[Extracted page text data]
━━━━━━━━

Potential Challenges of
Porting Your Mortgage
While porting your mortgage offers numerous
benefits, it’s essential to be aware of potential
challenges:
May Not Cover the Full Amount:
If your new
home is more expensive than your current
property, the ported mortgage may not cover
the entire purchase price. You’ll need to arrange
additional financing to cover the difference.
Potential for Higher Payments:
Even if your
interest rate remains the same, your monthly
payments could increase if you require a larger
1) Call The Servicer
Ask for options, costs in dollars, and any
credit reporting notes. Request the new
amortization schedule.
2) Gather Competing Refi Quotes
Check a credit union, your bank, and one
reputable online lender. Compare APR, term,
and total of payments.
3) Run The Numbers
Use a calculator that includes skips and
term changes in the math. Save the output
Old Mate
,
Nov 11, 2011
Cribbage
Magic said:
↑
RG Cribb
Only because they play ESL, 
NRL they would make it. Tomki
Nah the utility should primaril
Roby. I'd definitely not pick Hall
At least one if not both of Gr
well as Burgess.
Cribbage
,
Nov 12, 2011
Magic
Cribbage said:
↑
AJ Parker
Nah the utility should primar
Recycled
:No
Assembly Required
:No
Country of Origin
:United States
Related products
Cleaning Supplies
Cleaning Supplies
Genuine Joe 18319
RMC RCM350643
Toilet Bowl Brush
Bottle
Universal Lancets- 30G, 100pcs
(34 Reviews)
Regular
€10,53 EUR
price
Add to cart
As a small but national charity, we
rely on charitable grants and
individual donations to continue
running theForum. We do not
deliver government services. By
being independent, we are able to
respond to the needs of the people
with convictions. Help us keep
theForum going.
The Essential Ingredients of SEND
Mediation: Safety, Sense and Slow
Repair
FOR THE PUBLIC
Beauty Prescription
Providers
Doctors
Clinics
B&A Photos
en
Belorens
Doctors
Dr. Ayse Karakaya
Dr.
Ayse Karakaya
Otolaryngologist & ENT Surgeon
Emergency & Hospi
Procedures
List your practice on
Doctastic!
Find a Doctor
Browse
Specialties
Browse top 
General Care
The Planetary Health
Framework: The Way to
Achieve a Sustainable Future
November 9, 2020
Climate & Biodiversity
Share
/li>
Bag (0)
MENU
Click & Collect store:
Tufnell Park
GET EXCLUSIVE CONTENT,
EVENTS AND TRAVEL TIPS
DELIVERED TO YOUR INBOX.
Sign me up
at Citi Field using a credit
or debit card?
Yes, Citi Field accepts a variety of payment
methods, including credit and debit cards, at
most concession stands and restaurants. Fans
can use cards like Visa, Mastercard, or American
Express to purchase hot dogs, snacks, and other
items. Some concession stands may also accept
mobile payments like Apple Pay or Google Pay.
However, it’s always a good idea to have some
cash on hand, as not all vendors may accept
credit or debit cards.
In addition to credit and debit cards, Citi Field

━━━━━━━━

- **WORK REQUIRED**
Return every line in the records that includes the string "cards".

- **REPLY**
methods, including credit and debit cards, at
can use cards like Visa, Mastercard, or American
credit or debit cards.
In addition to credit and debit cards, Citi Field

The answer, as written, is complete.